Okay, like that's going to help me when I'm crying over my keyboard. Get tough. Try harder. That's not it. Well, it is, but it isn't. We have to be strong, even when we cry, scream and throw manuscripts against the wall. But don't tell me to "man up." In my mind it's not a choice.
It's simple, really. We write because we hate to think of not writing. To me it's like giving up iced tea when I've grown up with it my entire life. That first sip when you're thirsty is sublime. And it has to be sweet tea. When I moved to Phoenix for three years, nobody had sweet tea and couldn't imagine why it mattered to me. After all, it was only sugar and tea. No it wasn't. It was tea slowly brought to temperature, blended with sugar, then poured into a pitcher and diluted with cold water. I grew up with it. It's picnics, Sunday dinner, summer days, fried chicken, a cold glass on a hot forehead after pulling weeds in the garden. It's a part of my being. I made my own while in Arizona, but the water was a little different, and ordering water when going out to eat almost ruined the meal.

It's my fix.
Writing is my fix. It's a selfish fix, I know. It's time consuming and involves nobody else in the process. But it enables me for everything else in my world. I'm not kidding. Ask my family. I'm a nicer person when I write well.
To others it might be that perfect beer or even a great glass of wine. A fine cigar. Good sex. You relish the moment. You crave the habit. You get weird when you skip days.
Let's call it quits from thinking we should call it quits. Either it's a part of you or it's not. It makes you a better person or it doesn't fit. I don't like anchovies, so I don't eat anchovies. Writing isn't anchovies. It's iced tea. And I'll have a glass in my hand until the day I die.


Susan said...

I'm with you, Hope. When I'm writing, I'm a better person. A happier person. A saner person. Anchovies are okay. Sweet tea is alright, too. Writing, well, writing is breathing. Susan

Unknown said...

A lovely analogy. Although, I'm a Yankee and don't understand the sweet tea thing. :)

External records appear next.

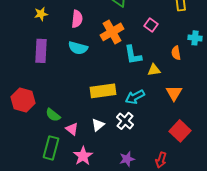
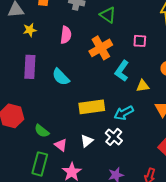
pink square: (151, 25) -> (140, 41), turned -32
cyan semicircle: (78, 48) -> (61, 77), moved, turned 30
cyan L-shape: (133, 55) -> (122, 71), turned 45

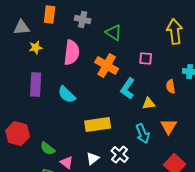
pink semicircle: (66, 35) -> (72, 52), size x1.4
orange cross: (101, 48) -> (107, 66), turned -30
cyan arrow: (124, 113) -> (143, 134), moved, turned -84

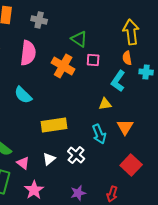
green triangle: (114, 32) -> (79, 39), moved
pink square: (146, 58) -> (93, 60), moved
orange semicircle: (171, 86) -> (127, 58), moved
cyan L-shape: (128, 88) -> (118, 81), moved

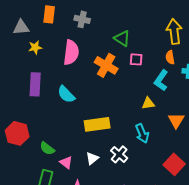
orange triangle: (125, 127) -> (176, 120), moved

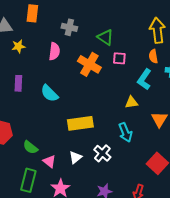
gray cross: (82, 19) -> (69, 27), moved
pink semicircle: (71, 52) -> (54, 51), size x0.7
purple rectangle: (35, 84) -> (18, 83), size x0.7

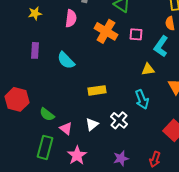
pink square: (119, 58) -> (136, 34), moved
yellow rectangle: (80, 123) -> (97, 90), size x0.7

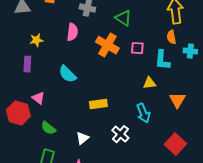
yellow star: (35, 13) -> (36, 40), moved
cyan L-shape: (161, 46) -> (162, 60), turned -30
purple rectangle: (35, 50) -> (27, 64), moved
white triangle: (92, 124) -> (82, 138), moved
pink triangle: (66, 128) -> (38, 98), moved

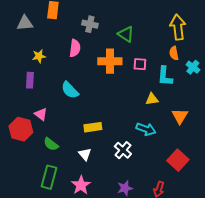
orange cross: (107, 45) -> (110, 61), turned -30
cyan cross: (190, 51) -> (193, 67), turned 32
yellow rectangle: (98, 104) -> (93, 127), moved
cyan arrow: (143, 113) -> (146, 129), turned -48
white triangle: (82, 138) -> (85, 154), turned -32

It is so hard to explain to my husband, who is definitely not a writer, why I MUST write. The craving borders on an addiction at times, but I'm willing to keep feeding the addiction. The withdrawal symptoms are horrible!

BECKY said...

I'm right there with you, Hope!

Barb Hodges said...

Hope, I agree. I must write also. My 10 year old granddaughter summed it up when she saw me take out my pad and pen. She said, "Most grandmas would pull out knitting, but no, you pull a pad and pen out of your purse." I got hooked on sweet tea this summer, by the way.

Andrea Dorn said...

I don't have the ability to call it quits. I simply have to write. Yes, sometimes I get upset and fed up with trying to publish but I never think of quitting because I know I can't. Thanks for the analogy! My grandmother always made us sweet tea and we're Midwesterners.